- Born: 1810 Batajnica, Sanjak of Smederevo
- Died: 15 December 1843 (aged 32–33) Belgrade, Principality of Serbia
- Occupations: Poet, writer, translator, diplomat, professor

= Vukašin Radišić =

Serbian author, translator and writer (1810-1843)

Vukašin Radišić (Serbian Вукашин Радишић; Batajnica, Serbia, 1810 – Belgrade, Principality of Serbia, 15 December 1843) was a Serbian poet, writer, translator, diplomat, and professor of the Greek language. Radišić was one of the first Serbian classical philologists known to have taught poetics.

==Academic career==
After completing his studies in classical languages in Belgrade as well as abroad, Vukašin Radišić initially taught the Greek language. In 1836, Prince Miloš Obrenović appointed him a professor of Greek language and poetics in the Lyceum of the Principality of Serbia at Kragujevac, where he also led the choir (horovođa).
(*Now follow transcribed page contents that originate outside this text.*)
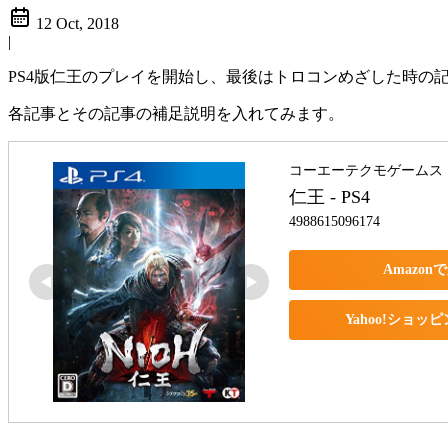
12 Oct, 2018
|
PS4版仁王のプレイを開始し、最後はトロコンめざした時の
各記事とその記事の補足説明を入れてみます。
コーエーテクモゲームス
仁王 - PS4
4988615096174
Amazon
Yahoo!ショッ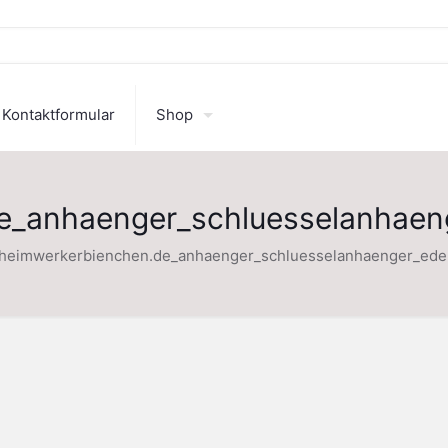
Kontaktformular
Shop
_anhaenger_schluesselanhaeng
heimwerkerbienchen.de_anhaenger_schluesselanhaenger_edel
In 1837, he wrote the first Greek school textbook in Serbian, entitled Greek Reading Room for Learned Serbian Youth. In 1840, he published a Serbian translation of the dramatic parody Katomyomachia (Κατομυομαχία, Cat Mouse War) by the 12th-century scholar Theodoros Prodromos in the Belgrade journal Golubica. Radišić used the alternative title Galeomyomachia (Γαλεομυομαχία) for what was apparently the first modern translation of a secular Byzantine poetry text into Serbian. He also wrote several publications about the Greek scholar Adamantios Korais and other ancient and modern Greek philosophers of antiquity and recent times.

==Political career==
Radišić was Secretary of the Legation of the Principality of Serbia at the Sublime Porte (kapaćehaja) in Istanbul, and a member of the Belgrade Foreign Ministry's secret service. In his Istanbul Letters, Radišić describes how he introduced Michał Czajkowski to Toma Vučić-Perišić and Avram Petronijević when the two Serbian Constitutionalists were in exile in Constantinople. The trio (Czajkowski, Petronijević, and Vučić) conspired to overthrow the Serbian government of the time, but the plan was not executed.

==Personal life==
In March 1842, his daughter Jelena and wife Mara died within nine days of each other, presumably from the same illness (plague). Both were buried in the same grave, in the Church of St. Paraskeva, Istanbul. Following a dynastic coup d'état, as a supporter of the Obrenović dynasty, Radišić was dismissed immediately as secretary on 27 February 1843. Unwanted by the new authorities in Serbia, he remained in Constantinople for a period of time. During this period, he grew close to Adam Jerzy Czartoryski, leader of the Polish government-in-exile in Constantinople. He returned to Serbia in February 1843. His family tragedy and his constant hard work had damaged his health, and he died on 15 December 1843, a few months after returning to Belgrade. He was buried in the central Belgrade cemetery, next to St. Mark's Church (near today's Tašmajdan Park). He left 95 of his books at the Lyceum in Belgrade.

==Works==
- Dva Socratova razgovora. Uranija, Beograd 1838.
- Adamant Koraj. Srbske novine, Beograd 1842, br. 6, dodatak.
- Adamanta Koraja reči Jelinima o nauci i prosveti, Golubica IV, 1842, 43–56.
- Adamanta Koraja novim Jelinima nauka o teatru, Golubica IV, 1842, 62–79.
- Beseda Adamanta Koraja k Jelinima, koji su vikali na filosofiju, Golubica V, 1843–1844, 60–79.
- Kritičnoe žitije basnotvorca Esopa i njegovi basnej, Glasnik Društva srpske slovesnosti IV, 1852, 32–74.